• Your task
Leaving out all pictures, write down exactly the lines from the one containing "Emerson, and so many more. Air" through the last line of the material.

##### Data shown #####

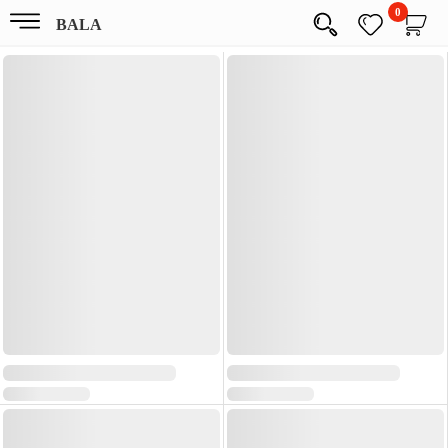
0
BALA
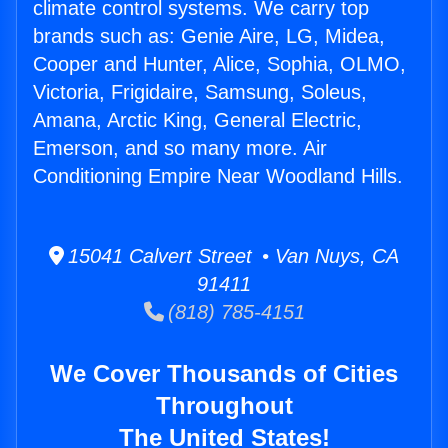
climate control systems. We carry top
brands such as: Genie Aire, LG, Midea,
Cooper and Hunter, Alice, Sophia, OLMO,
Victoria, Frigidaire, Samsung, Soleus,
Amana, Arctic King, General Electric,
Emerson, and so many more. Air
Conditioning Empire Near Woodland Hills.
15041 Calvert Street • Van Nuys, CA
91411
(818) 785-4151
We Cover Thousands of Cities
Throughout
The United States!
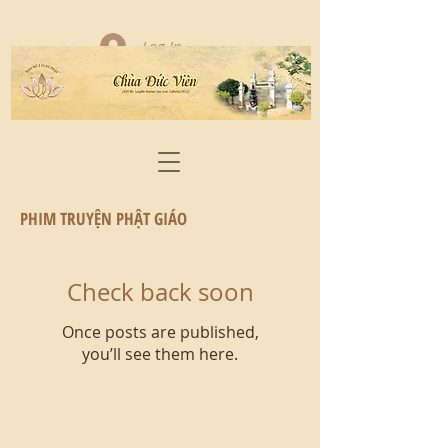
Log In
PHIM TRUYỆN PHẬT GIÁO
Check back soon
Once posts are published,
you’ll see them here.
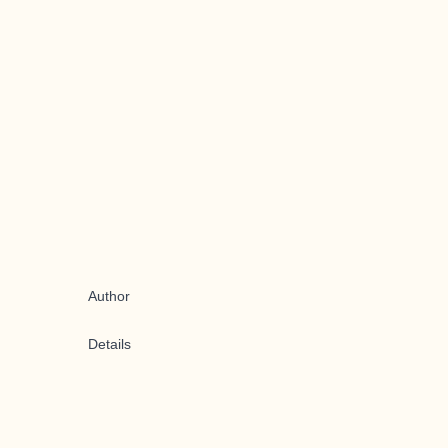
Author
Details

#####

• Written answer
Emerson, and so many more. Air
Conditioning Empire Near Woodland Hills.
15041 Calvert Street • Van Nuys, CA
91411
(818) 785-4151
We Cover Thousands of Cities
Throughout
The United States!
Log In
PHIM TRUYỆN PHẬT GIÁO
Check back soon
Once posts are published,
you’ll see them here.
Author
Details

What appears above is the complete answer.